Luckily, unlike with the case of museum and gallery exhibits and plays, new restaurants tend to stay open long enough to visit on a more leisurely basis. Even so, we are too anxious to discover new finds to wait for too long before visiting new concepts or particularly interesting new places from noteworthy chefs. So, in addition to getting reacquainted with some of our favorites, we got our first tastes of a number of new ones. Our favorites of this new crop included:
- TBD, the wonderfully casual small-plate restaurant from the people who brought us AQ. A regularly changing menu of about 16 items that are suitable for sharing. Not a clunker among the roughly ten dishes shared among four of us, ;
- Verbeena, the San Francisco-based spin off of Gather (Berkeley) that specializes in innovative preparations and artistic presentations of dishes from fresh ingredients from local, artisanal producers. Focus especially on some of the vegetable-based offerings (a specialty of Gather).
- Kin Khao, a Thai restaurant that produces fascinating, and from our visit (unfortunately, unlike those of the Chronicle’s Michael Bauer), excellent recreations of authentic Thai dishes. The best way to go is with a crowd, so you can sample many of the wonderful dishes.

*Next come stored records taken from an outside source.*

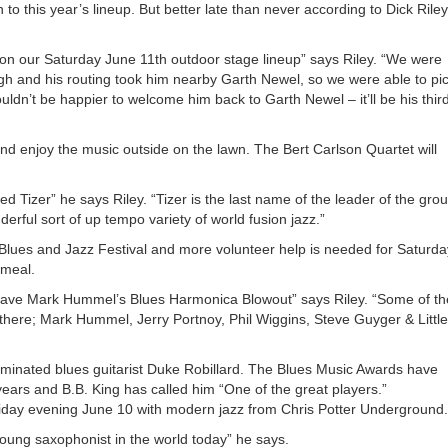
keys
o this year’s lineup. But better late than never according to Dick Riley
to
increa
of on our Saturday June 11th outdoor stage lineup” says Riley. “We were
or
gh and his routing took him nearby Garth Newel, so we were able to pi
decrea
ldn’t be happier to welcome him back to Garth Newel – it’ll be his thir
volume
nd enjoy the music outside on the lawn. The Bert Carlson Quartet will
d Tizer” he says Riley. “Tizer is the last name of the leader of the grou
erful sort of up tempo variety of world fusion jazz.”
 Blues and Jazz Festival and more volunteer help is needed for Saturda
 meal.
 have Mark Hummel’s Blues Harmonica Blowout” says Riley. “Some of th
there; Mark Hummel, Jerry Portnoy, Phil Wiggins, Steve Guyger & Little
inated blues guitarist Duke Robillard. The Blues Music Awards have
 years and B.B. King has called him “One of the great players.”
riday evening June 10 with modern jazz from Chris Potter Underground.
young saxophonist in the world today” he says.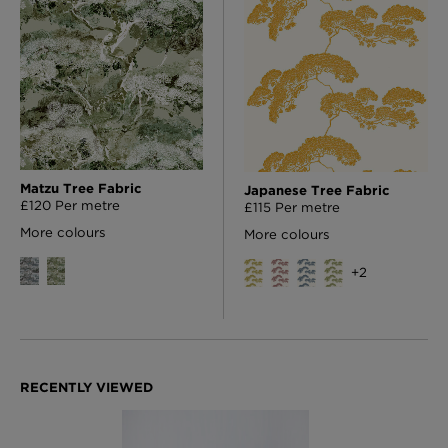
Matzu Tree Fabric
Japanese Tree Fabric
£120 Per metre
£115 Per metre
More colours
More colours
+
2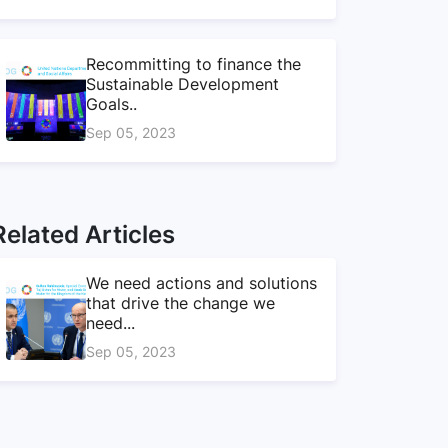
Recommitting to finance the
Sustainable Development
Goals..
Sep 05, 2023
Related Articles
We need actions and solutions
that drive the change we
need...
Sep 05, 2023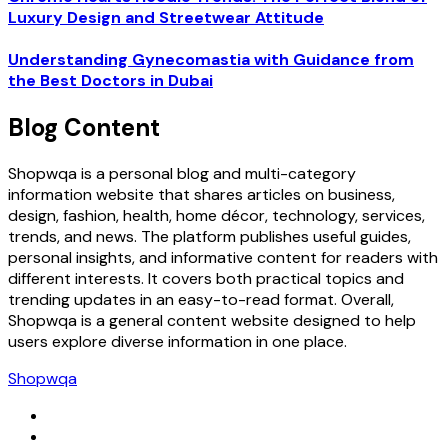
Luxury Design and Streetwear Attitude
Understanding Gynecomastia with Guidance from
the Best Doctors in Dubai
Blog Content
Shopwqa is a personal blog and multi-category
information website that shares articles on business,
design, fashion, health, home décor, technology, services,
trends, and news. The platform publishes useful guides,
personal insights, and informative content for readers with
different interests. It covers both practical topics and
trending updates in an easy-to-read format. Overall,
Shopwqa is a general content website designed to help
users explore diverse information in one place.
Shopwqa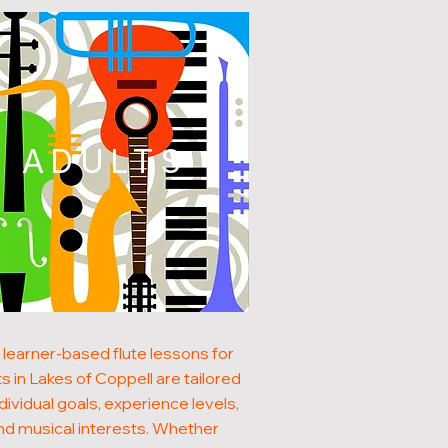
ADULTS
 learner-based flute lessons for
s in Lakes of Coppell are tailored
ndividual goals, experience levels,
nd musical interests. Whether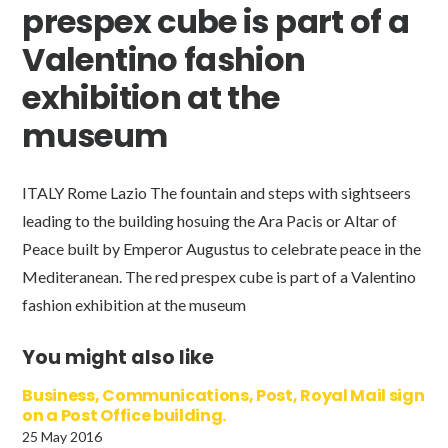
prespex cube is part of a
Valentino fashion
exhibition at the
museum
ITALY Rome Lazio The fountain and steps with sightseers
leading to the building hosuing the Ara Pacis or Altar of
Peace built by Emperor Augustus to celebrate peace in the
Mediteranean. The red prespex cube is part of a Valentino
fashion exhibition at the museum
You might also like
Business, Communications, Post, Royal Mail sign
on a Post Office building.
25 May 2016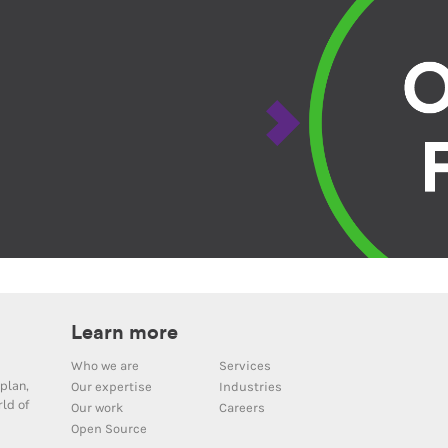
Learn more
Who we are
Services
plan,
Our expertise
Industries
ld of
Our work
Careers
Open Source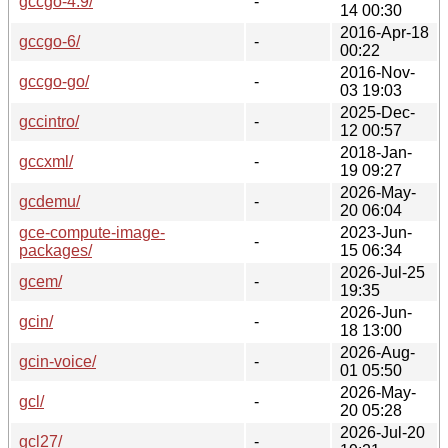
gccgo-4.9/
-
14 00:30
2016-Apr-18
gccgo-6/
-
00:22
2016-Nov-
gccgo-go/
-
03 19:03
2025-Dec-
gccintro/
-
12 00:57
2018-Jan-
gccxml/
-
19 09:27
2026-May-
gcdemu/
-
20 06:04
gce-compute-image-
2023-Jun-
-
packages/
15 06:34
2026-Jul-25
gcem/
-
19:35
2026-Jun-
gcin/
-
18 13:00
2026-Aug-
gcin-voice/
-
01 05:50
2026-May-
gcl/
-
20 05:28
2026-Jul-20
gcl27/
-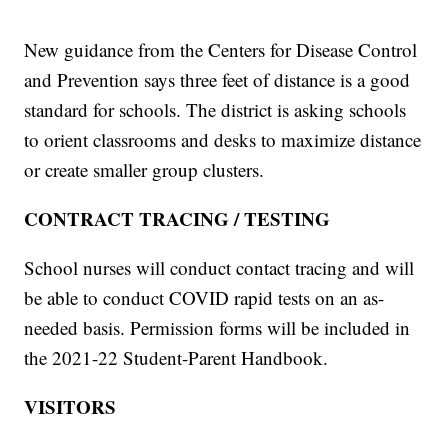
New guidance from the Centers for Disease Control
and Prevention says three feet of distance is a good
standard for schools. The district is asking schools
to orient classrooms and desks to maximize distance
or create smaller group clusters.
CONTRACT TRACING / TESTING
School nurses will conduct contact tracing and will
be able to conduct COVID rapid tests on an as-
needed basis. Permission forms will be included in
the 2021-22 Student-Parent Handbook.
VISITORS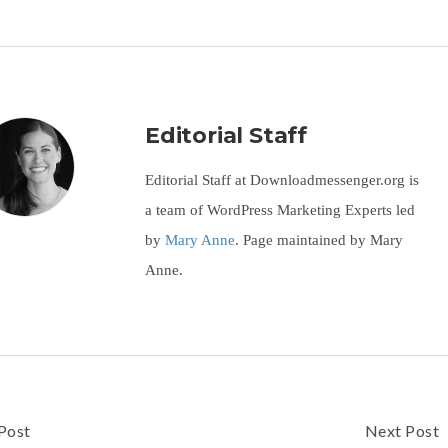
Editorial Staff
Editorial Staff at Downloadmessenger.org is
a team of WordPress Marketing Experts led
by
Mary Anne
. Page maintained by Mary
Anne.
Post
Next Post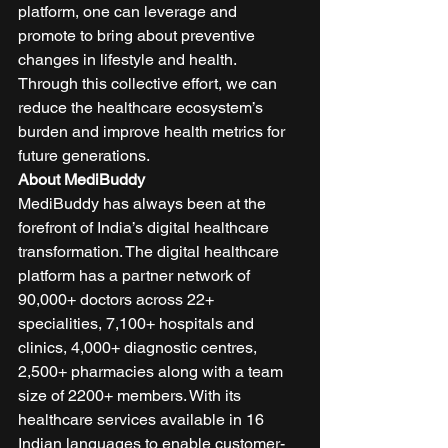
platform, one can leverage and 
promote to bring about preventive 
changes in lifestyle and health. 
Through this collective effort, we can 
reduce the healthcare ecosystem’s 
burden and improve health metrics for 
future generations. 
About MediBuddy
MediBuddy has always been at the 
forefront of India’s digital healthcare 
transformation. The digital healthcare 
platform has a partner network of 
90,000+ doctors across 22+ 
specialities, 7,100+ hospitals and 
clinics, 4,000+ diagnostic centres, 
2,500+ pharmacies along with a team 
size of 2200+ members. With its 
healthcare services available in 16 
Indian languages to enable customer-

- Fog City Diner, with its new design, concept and chef, is a casual and friendly winner, with a broad range of interesting and tasty dishes and helpful service.
- Stone’s Throw, an impressive start from a team dedicated to applying training in four-star restaurant cooking and service to a Russian Hill neighborhood eatery.
- Hong Kong Lounge II, where we relived our recent time in Beijing and Hong Kong with very good Shanghai dumplings and Peking duck, and a slightly less satisfying surf clams in black bean sauce with peppers and onions.
Unfortunately, not all new restaurants achieved (at least to our tastes) similarly noteworthy results. We were particularly disappointed in two new restaurants for which we had high initial hopes:
- The Coachman, Charles Phan’s attempt at British food went, at least in our view, terribly wrong. While the menu we initially saw online had some interesting dishes, these had disappeared from the actual menu by the time we arrived. We made due with a couple of very disappointing standard dishes, including a prime rib which had more fat than meat and little taste.
- The Square, a casual restaurant from the proprietors of the wonderful Sons & Daughters, whose new restaurants “straight-forward food” was certainly that, although to our tastes (and our one and only visit), simplistic and disappointing.
But while we have made a small dent in the number of restaurants that opened since last fall, we have many, many others to go. Among those we are most anxious to try are Tosca Café, Nico, Akiko, Ichi Sushi, The Commissary and Ala Romano.